Anybody has any ideas on how I could meet new people. I mostly go from home to work then from work to home. I usually dont go out on the weekends because I have no one to go out with or dont feel like it.

I live in South America, but would be willing to relocate because i dont feel like i fit in very well in here.

i have tattoos and piercings. and a cat named Mau.

I'd need to ask a question first...

Does your locale have an actual community... containing a walkable area where people congregate and talk, as opposed to milling about, staring at their smartphones? Where I live such an area doesn't exist, so it's **** near impossible to meet anyone.
 
One of the keys to meeting people is said to be by going to places were interacting with others can't be avoided. Then is a matter of putting the time & effort in until you start making friends. I suppose you have to get plenty of variety into the mix of activities too until you find what's working for you, & what you enjoy doing of course.
 
LonelySutton said:
TheDude76 said:
Does your locale have an actual community... containing a walkable area where people congregate and talk, as opposed to milling about, staring at their smartphones? Where I live such an area doesn't exist, so it's **** near impossible to meet anyone.

I was watching a movie last week called "Brooklyn". Here is the crazy thing.. in the 50s... people routinely went to dances and had no shame that they were just there for the express purpose of meeting someone nice? I mean.. is that crazy or what? I don't think any community has things like that anymore.

That's because people are less direct and upfront when it comes to their thoughts, ideas and concerns etc.

Also people still managed to have integrity and respect for themselves, no matter their circumstances. If you were poor you'd still clean your house as best you could etc
 
RadioMan said:
One of the keys to meeting people is said to be by going to places were interacting with others can't be avoided. Then is a matter of putting the time & effort in until you start making friends. I suppose you have to get plenty of variety into the mix of activities too until you find what's working for you, & what you enjoy doing of course.

I can dig that.

No but srs, this is the way. Just go associate yourself with peeps that are interested in the same things.
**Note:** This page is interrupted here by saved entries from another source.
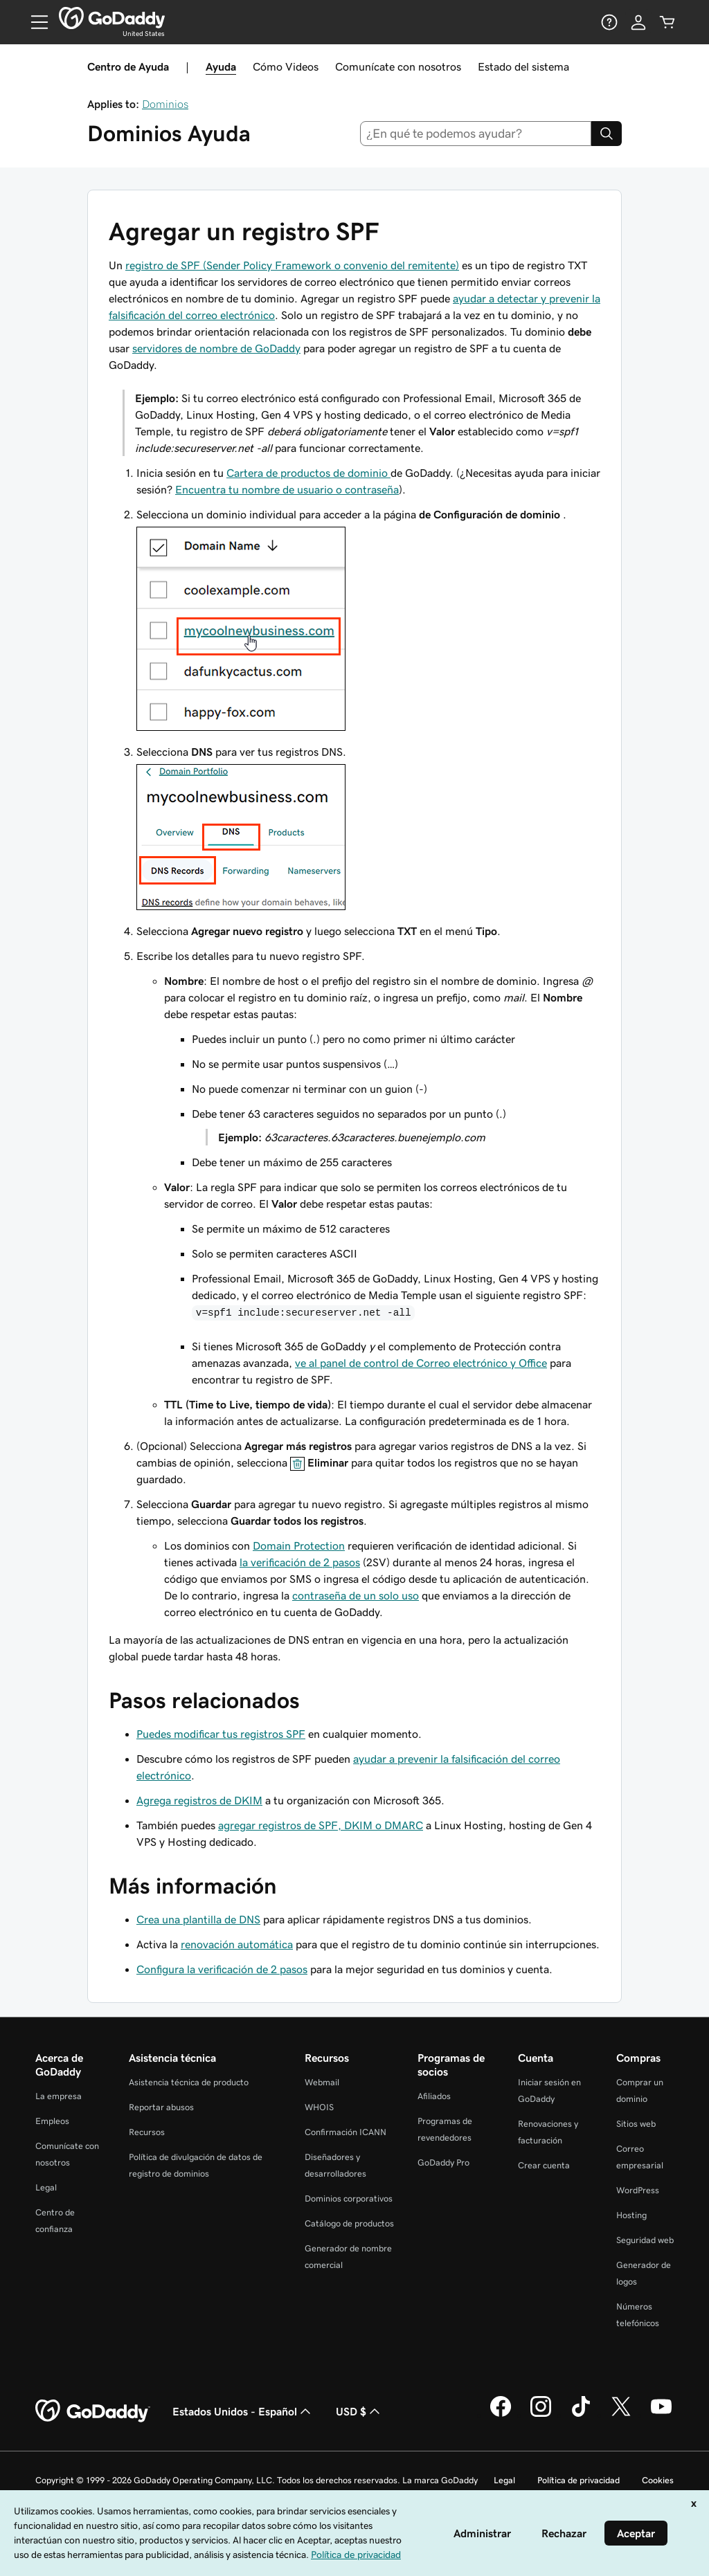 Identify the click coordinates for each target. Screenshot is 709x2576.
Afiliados (434, 2096)
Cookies (658, 2480)
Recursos (147, 2132)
And then love will find you.
 
My goodness, 35 years old is certainly not too old to meet someone, in this age with improved health, medical help etc all being well, touch wood we'll all live to a ripe old age!

I would use dating websites, go to singles clubs...worked for me and I am on my early 30s! It helps to have friends to discuss, use as a sounding board for when you go on these dates...I would come back here with any issues, advice, juicy stories.
 
I'm 34, but live in North America, but if you want to relocate, who knows? I'm new here, but as I get to know the women here more often, I might open my home to someone. Don't know if you never try.
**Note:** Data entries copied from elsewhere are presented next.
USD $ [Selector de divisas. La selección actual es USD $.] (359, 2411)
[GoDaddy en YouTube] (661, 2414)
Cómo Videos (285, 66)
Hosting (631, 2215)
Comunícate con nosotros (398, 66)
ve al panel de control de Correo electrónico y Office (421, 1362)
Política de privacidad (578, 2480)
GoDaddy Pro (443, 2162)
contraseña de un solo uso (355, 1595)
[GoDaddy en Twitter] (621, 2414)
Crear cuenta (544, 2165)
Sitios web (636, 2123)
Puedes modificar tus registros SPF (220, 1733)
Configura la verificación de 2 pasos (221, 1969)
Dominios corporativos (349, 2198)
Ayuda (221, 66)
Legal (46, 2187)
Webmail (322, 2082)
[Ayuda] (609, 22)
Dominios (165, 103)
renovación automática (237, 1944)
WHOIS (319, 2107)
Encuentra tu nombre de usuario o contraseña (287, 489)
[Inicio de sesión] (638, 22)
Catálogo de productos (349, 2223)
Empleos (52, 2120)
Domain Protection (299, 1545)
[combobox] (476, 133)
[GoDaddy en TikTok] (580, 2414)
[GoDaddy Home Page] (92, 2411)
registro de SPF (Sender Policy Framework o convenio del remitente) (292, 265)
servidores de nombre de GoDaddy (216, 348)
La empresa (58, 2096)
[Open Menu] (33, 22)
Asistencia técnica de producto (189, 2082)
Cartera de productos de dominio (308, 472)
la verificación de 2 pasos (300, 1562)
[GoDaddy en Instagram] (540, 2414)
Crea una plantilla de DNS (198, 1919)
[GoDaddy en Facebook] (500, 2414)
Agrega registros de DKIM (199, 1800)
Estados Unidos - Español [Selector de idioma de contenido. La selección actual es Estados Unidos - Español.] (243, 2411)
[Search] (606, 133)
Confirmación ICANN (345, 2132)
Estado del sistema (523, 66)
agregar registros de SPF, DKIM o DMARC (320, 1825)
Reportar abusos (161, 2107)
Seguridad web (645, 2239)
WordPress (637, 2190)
As mentioned earlier, everyone seems to be staring at their phone. I have no idea how people meet. I met a lot of people traveling, but it's temporary, and I don't drink alcohol anymore, and I don't go out.
 
MortSahlfan said:
As mentioned earlier, everyone seems to be staring at their phone. I have no idea how people meet. I met a lot of people traveling, but it's temporary, and I don't drink alcohol anymore, and I don't go out.

I am lost too. I thought about getting a part time job but I suspect I would end up with people much older than me. Volunteering? End up with pets or elderly. I suspect that my entire generation is sitting in their homes right now watching Netflix alone.